Vervolgens hebben partijen de stukken wederom overgelegd voor het wijzen van arrest.
De overigens vaststaande feiten
1. Het hof stelt in aanvulling op de feiten, weergegeven in voormeld tussenarrest van 18 januari 2011, het volgende vast:
1.1. De minderjarige [kind] verblijft inmiddels bij de [geïntimeerde].
1.2. Bij beschikking van 26 oktober 2010, zaaknummers 111667/FA RK 09-1760, 120572/FA RK 10-2002 en 121243 JE RK 10-799, heeft de rechtbank Groningen [geïntimeerde] met uitsluiting van [appellant] belast met het gezag over de vier minderjarige kinderen van partijen. Tevens heeft de rechtbank bepaald dat de voogdij over de minderjarige [kind] en de tijdelijke voogdij over de minderjarigen [kind 2], [kind 3] en [kind 4] is beëindigd. Tot slot heeft de rechtbank de vier minderjarigen onder toezicht gesteld en de ondertoezichtstelling opgedragen aan het bureau jeugdzorg Groningen.

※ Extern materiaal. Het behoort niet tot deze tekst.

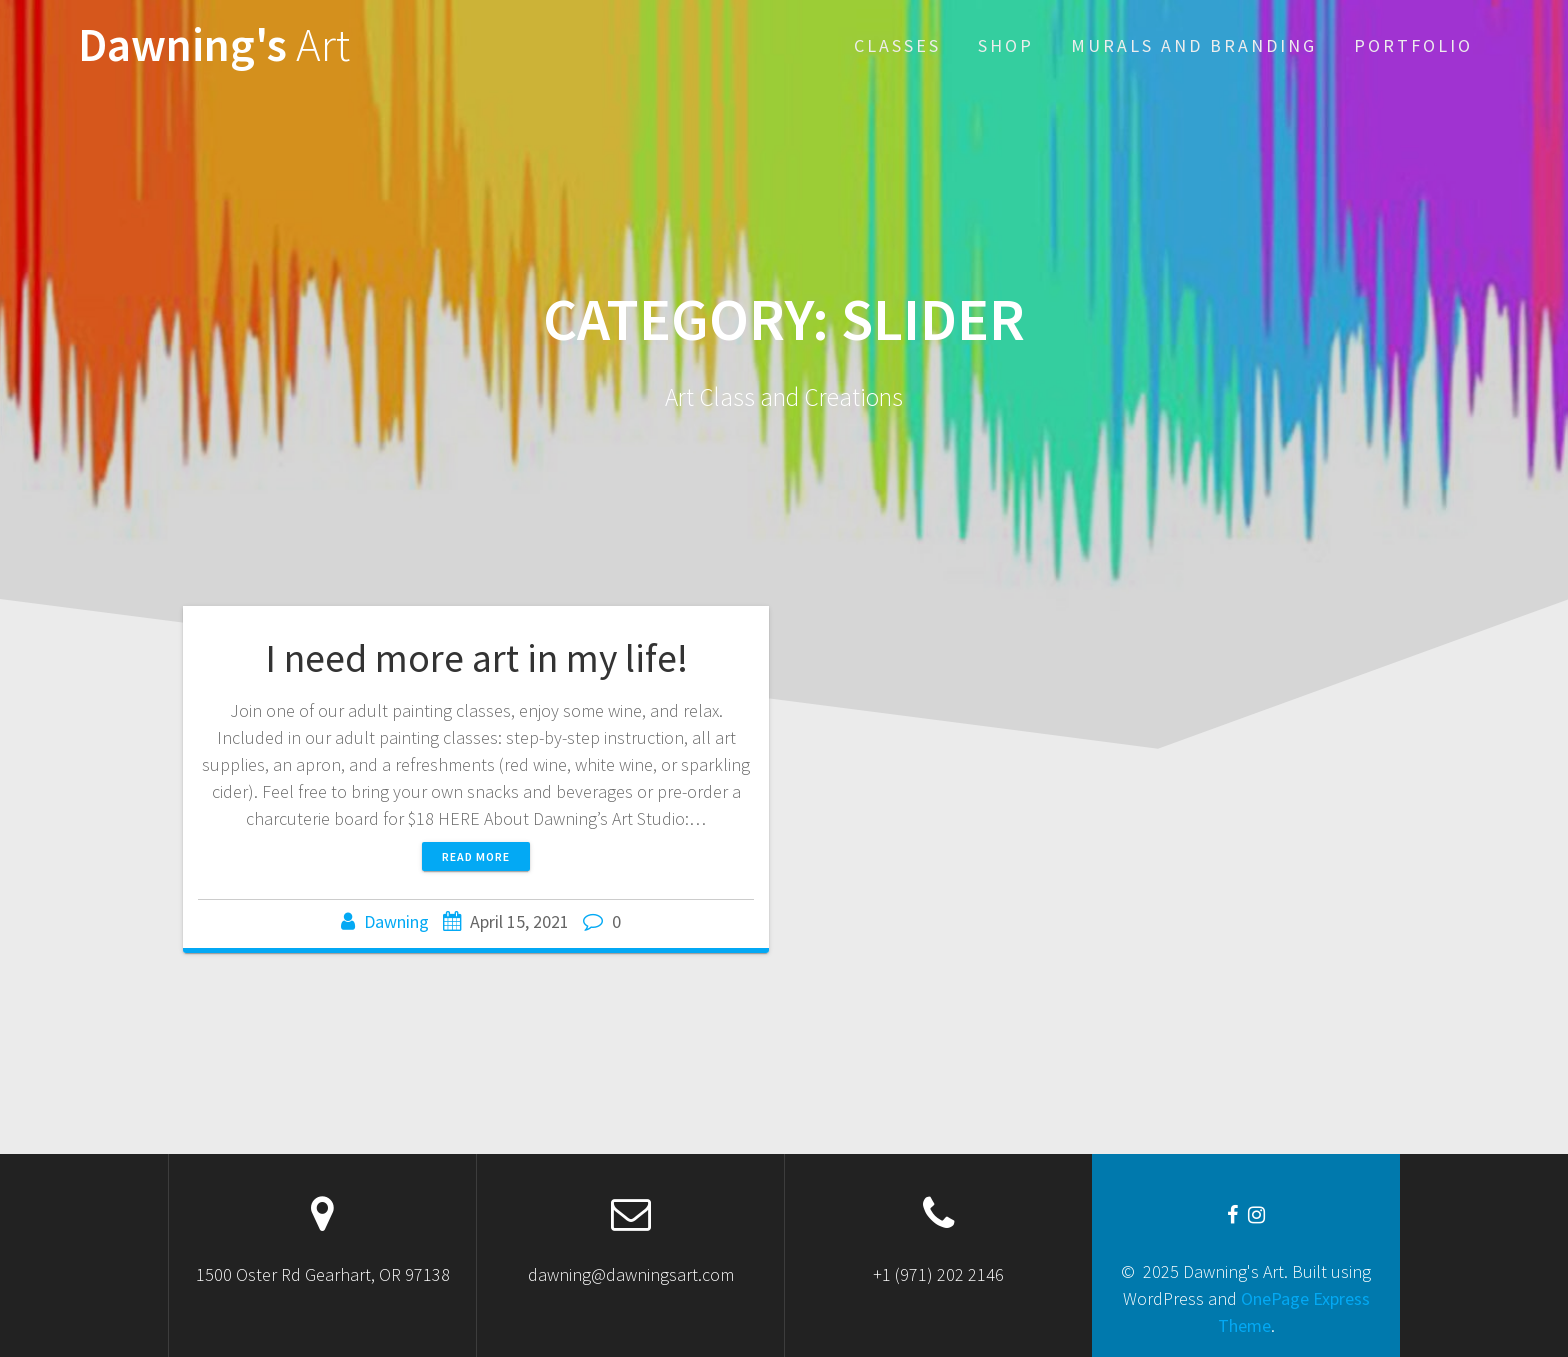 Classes (897, 45)
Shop (1006, 45)
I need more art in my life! (476, 658)
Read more (476, 856)
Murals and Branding (1194, 45)
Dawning (396, 921)
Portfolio (1413, 45)
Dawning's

1.3. Van deze beschikking is geen hoger beroep ingesteld.
Met betrekking tot de grieven
2. In het tussenarrest van 18 januari 2011 zijn [appellant] en [geïntimeerde] in de gelegenheid gesteld zich bij akte uit te laten over de vraag of [appellant] aan de voorwaarde die is verbonden aan de omgangsregeling kan voldoen. Daarbij heeft het hof hen verzocht tevens in te gaan op de stand van zaken ten aanzien van de omgang tussen [appellant] en de minderjarige kinderen en de eventuele huidige noodzaak van een contactverbod. Bij deze beslissing gold als uitgangspunt dat de Franse en Dominicaanse paspoorten niet meer in het bezit zijn van [appellant] en dat niet aannemelijk is dat [appellant] nog beschikt over de Nederlandse paspoorten.
3. Indien in hoger beroep op grond van de devolutieve werking van het appel de vraag moet worden beantwoord of een in kort geding subsidiair verlangde voorziening in hoger beroep voor inwilliging in aanmerking komt, dient te worden beoordeeld of de eisende partij ten tijde van het arrest van het hof bij die voorziening een (spoedeisend) belang heeft.
4. In het hoger beroep gaat het uitsluitend om de vraag of het gevorderde straat- en contactverbod gerechtvaardigd is. Bij de beantwoording van deze vraag ligt het op de weg van [geïntimeerde] aannemelijk te maken dat [appellant] zich zodanig jegens haar gedraagt dat dit gedrag als (dreigend) onrechtmatig handelen moet worden aangemerkt. De vraag of het gedrag van [appellant] een contact- en straatverbod rechtvaardigt moet worden beantwoord aan de hand van alle omstandigheden van het geval.
5. [geïntimeerde] heeft bij akte aangevoerd dat uit mailberichten van [appellant] blijkt dat hij nog steeds voornemens is zijn minderjarige zonen uit Nederland weg te halen. Doordat [appellant] over geldige reisdocumenten van de kinderen beschikt lopen de kinderen volgens [geïntimeerde] grote risico's. [geïntimeerde] vindt dat aan deze onzekere onveilige situatie onmiddellijk een einde dient te komen. [appellant] is het niet eens met de beschikking van de rechtbank Groningen van 26 oktober 2010, waarin is beslist dat [geïntimeerde] met uitsluiting van [appellant] het gezag over de kinderen heeft, en ook hiervan gaat naar de mening van [geïntimeerde] de dreiging uit dat [appellant] de daad bij het woord zal voegen.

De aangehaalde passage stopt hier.